As this is a binary classification problem, we'll use the binary_crossentropy loss function and the Adam optimizer .

In [8]:
model.compile(loss='binary_crossentropy',
              optimizer='adam',
              metrics=['accuracy'])

now we are training our model and seeing the progess at each epoch.

In [9]:
model.fit(x_train, y_train,
          batch_size=32,
          epochs=10,
          verbose=2,
          validation_data=(x_test, y_test))

  "Converting sparse IndexedSlices to a dense Tensor of unknown shape. "

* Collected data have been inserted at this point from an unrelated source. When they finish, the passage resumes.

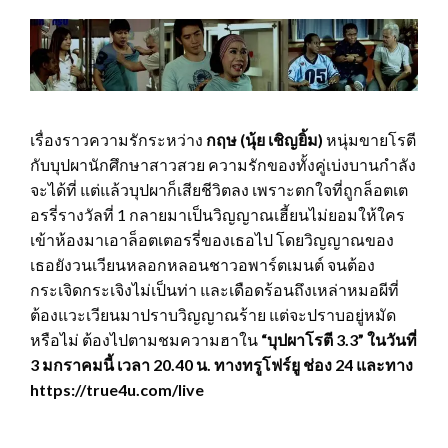
เรื่องราวความรักระหว่าง
กฤษ (นุ้ย เชิญยิ้ม)
หนุ่มขายโรตี
กับบุปผานักศึกษาสาวสวย ความรักของทั้งคู่เบ่งบานกำลัง
จะได้ที่ แต่แล้วบุปผาก็เสียชีวิตลง เพราะตกใจที่ถูกล็อตเต
อรรี่รางวัลที่ 1 กลายมาเป็นวิญญาณเฮี้ยนไม่ยอมให้ใคร
เข้าห้องมาเอาล็อตเตอรรี่ของเธอไป โดยวิญญาณของ
เธอยังวนเวียนหลอกหลอนชาวอพาร์ตเมนต์ จนต้อง
กระเจิดกระเจิงไม่เป็นท่า และเดือดร้อนถึงเหล่าหมอผีที่
ต้องแวะเวียนมาปราบวิญญาณร้าย แต่จะปราบอยู่หมัด
หรือไม่ ต้องไปตามชมความฮาใน
“บุปผาโรตี 3.3” ในวันที่
3 มกราคมนี้ เวลา 20.40 น. ทางทรูโฟร์ยู ช่อง 24 และทาง
https://true
4
u.com/live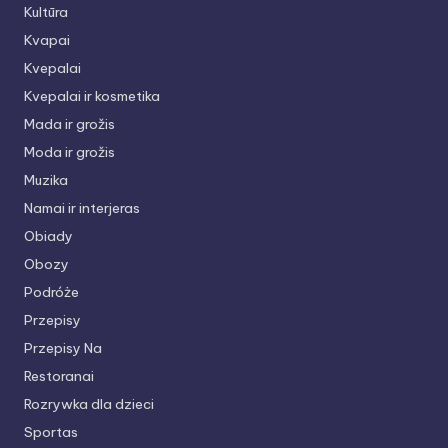
Kultūra
Kvapai
Kvepalai
Kvepalai ir kosmetika
Mada ir grožis
Moda ir grožis
Muzika
Namai ir interjeras
Obiady
Obozy
Podróże
Przepisy
Przepisy Na
Restoranai
Rozrywka dla dzieci
Sportas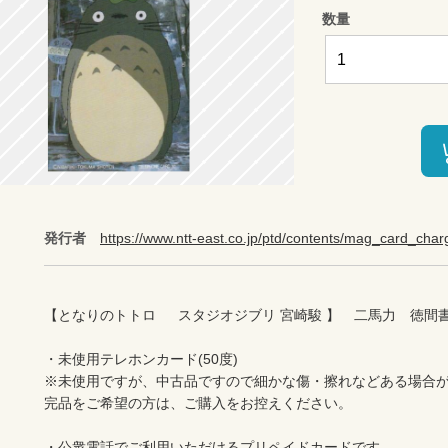
数量
発行者
https://www.ntt-east.co.jp/ptd/contents/mag_card_char
【となりのトトロ  　スタジオジブリ 宮崎駿 】　二馬力　徳間書
・未使用テレホンカード(50度)　

※未使用ですが、中古品ですので細かな傷・擦れなどある場合が
完品をご希望の方は、ご購入をお控えください。

・公衆電話でご利用いただけるプリペイドカードです。
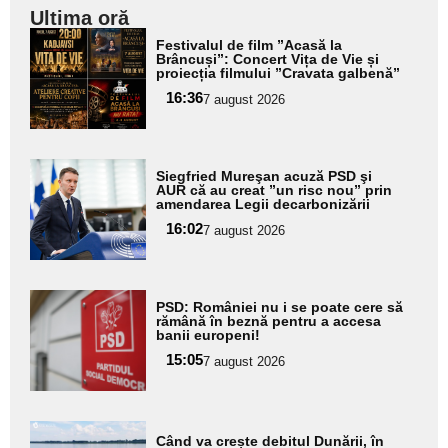
Ultima oră
Adaugă
Festivalul de film ”Acasă la
aici textul
Brâncuși”: Concert Vița de Vie și
proiecția filmului ”Cravata galbenă”
pentru
16:36
7 august 2026
subtitlu
Adaugă
Siegfried Mureşan acuză PSD şi
aici textul
AUR că au creat ”un risc nou” prin
amendarea Legii decarbonizării
pentru
16:02
7 august 2026
subtitlu
Adaugă
PSD: României nu i se poate cere să
aici textul
rămână în beznă pentru a accesa
banii europeni!
pentru
15:05
7 august 2026
subtitlu
Adaugă
Când va crește debitul Dunării, în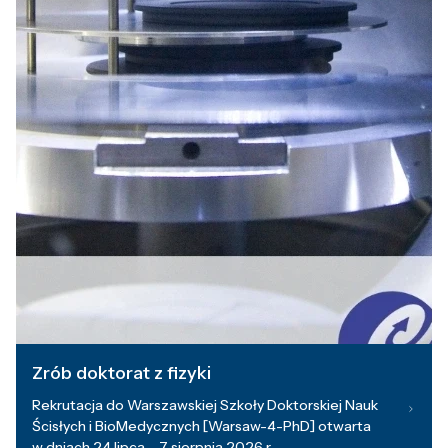
Zrób doktorat z fizyki
Rekrutacja do Warszawskiej Szkoły Doktorskiej Nauk
Ścisłych i BioMedycznych [Warsaw-4-PhD] otwarta
w dniach 24 lipca – 7 sierpnia 2026 r.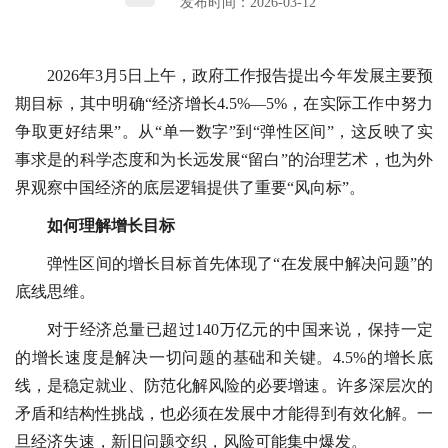
发布时间：2026-03-12
2026年3月5日上午，政府工作报告提出今年发展主要预
期目标，其中明确“经济增长4.5%—5%，在实际工作中努力
争取更好结果”。从“单一数字”到“弹性区间”，这反映了实
事求是的科学态度和为长远发展“留白”的治理艺术，也为外
界观察中国经济的底层逻辑提供了重要“风向标”。
如何理解增长目标
弹性区间的增长目标首先体现了“在发展中解决问题”的
底线思维。
对于经济总量已超过140万亿元的中国来说，保持一定
的增长速度是解决一切问题的基础和关键。4.5%的增长底
线，是稳定就业、防范化解风险的必要增速。许多深层次的
矛盾和结构性挑战，也必须在发展中才能得到有效化解。一
旦经济失速，新旧问题交织，风险可能集中爆发。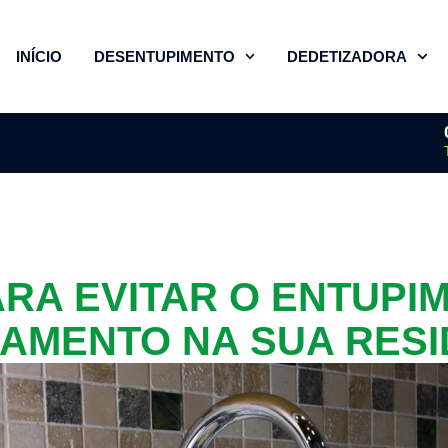
INÍCIO
DESENTUPIMENTO
DEDETIZADORA
ARA EVITAR O ENTUPI
AMENTO NA SUA RESI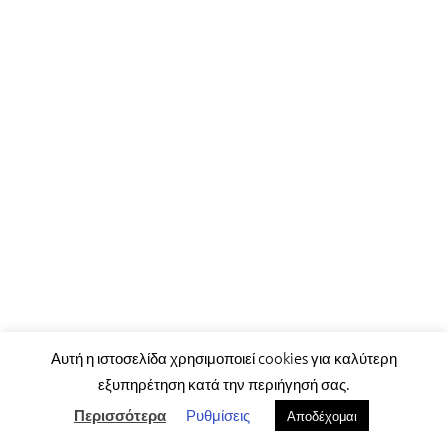
Αυτή η ιστοσελίδα χρησιμοποιεί cookies για καλύτερη
εξυπηρέτηση κατά την περιήγησή σας.
Ρυθμίσεις
Περισσότερα
Αποδέχομαι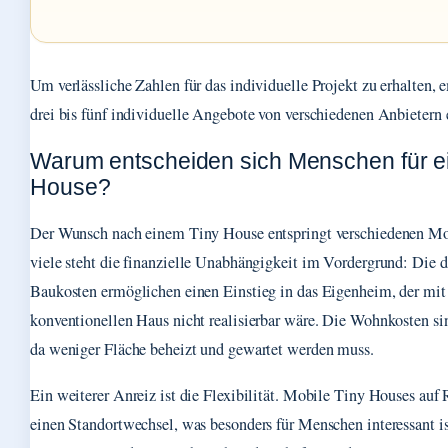
Um verlässliche Zahlen für das individuelle Projekt zu erhalten, e
drei bis fünf individuelle Angebote von verschiedenen Anbietern 
Warum entscheiden sich Menschen für ei
House?
Der Wunsch nach einem Tiny House entspringt verschiedenen Mo
viele steht die finanzielle Unabhängigkeit im Vordergrund: Die d
Baukosten ermöglichen einen Einstieg in das Eigenheim, der mi
konventionellen Haus nicht realisierbar wäre. Die Wohnkosten sin
da weniger Fläche beheizt und gewartet werden muss.
Ein weiterer Anreiz ist die Flexibilität. Mobile Tiny Houses auf
einen Standortwechsel, was besonders für Menschen interessant ist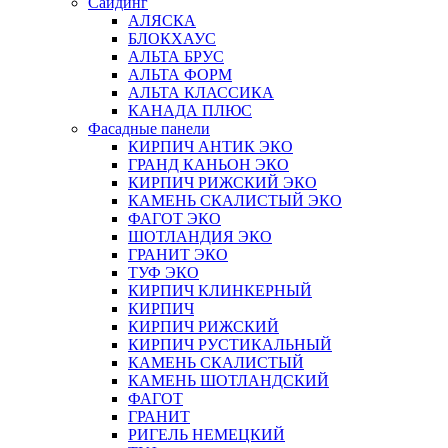
Сайдинг
АЛЯСКА
БЛОКХАУС
АЛЬТА БРУС
АЛЬТА ФОРМ
АЛЬТА КЛАССИКА
КАНАДА ПЛЮС
Фасадные панели
КИРПИЧ АНТИК ЭКО
ГРАНД КАНЬОН ЭКО
КИРПИЧ РИЖСКИЙ ЭКО
КАМЕНЬ СКАЛИСТЫЙ ЭКО
ФАГОТ ЭКО
ШОТЛАНДИЯ ЭКО
ГРАНИТ ЭКО
ТУФ ЭКО
КИРПИЧ КЛИНКЕРНЫЙ
КИРПИЧ
КИРПИЧ РИЖСКИЙ
КИРПИЧ РУСТИКАЛЬНЫЙ
КАМЕНЬ СКАЛИСТЫЙ
КАМЕНЬ ШОТЛАНДСКИЙ
ФАГОТ
ГРАНИТ
РИГЕЛЬ НЕМЕЦКИЙ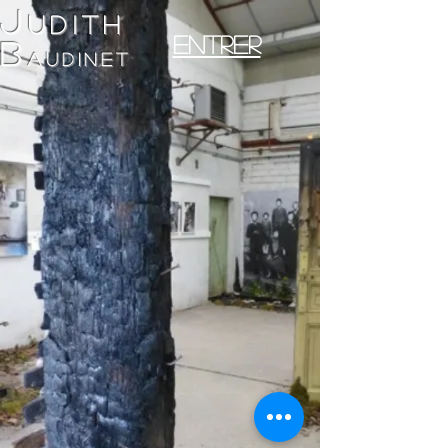
J
udith
Entrer
B
au
dinet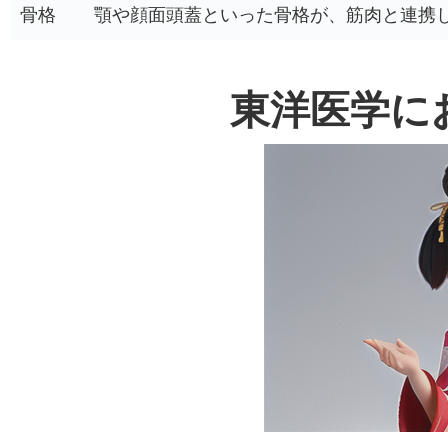
骨格
顎や顔面頭蓋といった骨格が、筋肉と連携
東洋医学に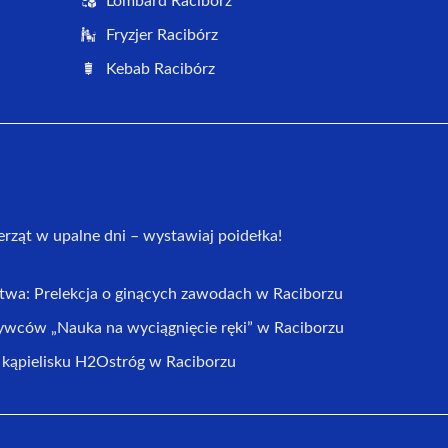
Lombard Racibórz
Fryzjer Racibórz
Kebab Racibórz
erząt w upalne dni – wystawiaj poidełka!
ctwa: Prelekcja o ginących zawodach w Raciborzu
ywców „Nauka na wyciągnięcie ręki” w Raciborzu
ąpielisku H2Ostróg w Raciborzu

Train on 25000 samples, validate on 25000 samples
Epoch 1/10
 - 207s - loss: 0.4596 - acc: 0.7848 - val_loss: 0.4154 - val_acc: 0.8179
Epoch 2/10
 - 205s - loss: 0.3045 - acc: 0.8762 - val_loss: 0.3825 - val_acc: 0.8367
Epoch 3/10
 - 210s - loss: 0.2156 - acc: 0.9172 - val_loss: 0.4217 - val_acc: 0.8334
Epoch 4/10
 - 213s - loss: 0.1555 - acc: 0.9432 - val_loss: 0.5235 - val_acc: 0.8242
Epoch 5/10
 - 214s - loss: 0.1078 - acc: 0.9616 - val_loss: 0.5364 - val_acc: 0.8266
Epoch 6/10
 - 213s - loss: 0.0775 - acc: 0.9729 - val_loss: 0.6085 - val_acc: 0.8207
Epoch 7/10
 - 214s - loss: 0.0580 - acc: 0.9811 - val_loss: 0.7092 - val_acc: 0.8174
Epoch 8/10
 - 213s - loss: 0.0459 - acc: 0.9854 - val_loss: 0.7332 - val_acc: 0.8180
Epoch 9/10
 - 212s - loss: 0.0350 - acc: 0.9885 - val_loss: 0.8757 - val_acc: 0.8158
Epoch 10/10
 - 213s - loss: 0.0278 - acc: 0.9912 - val_loss: 0.9042 - val_acc: 0.8174


<tensorflow.python.keras.callbacks.History at 0x1a197258550>

OK, let's evaluate our model's accuracy+:

In [10]:
score, acc = model.evaluate(x_test, y_test,
                            batch_size=32,
                            verbose=2)
print('Test score:', score)
print('Test accuracy:', acc)

Test score: 0.9041770041930676
Test accuracy: 0.8174


81% considering we limited ourselves to just the first 80 words of each review.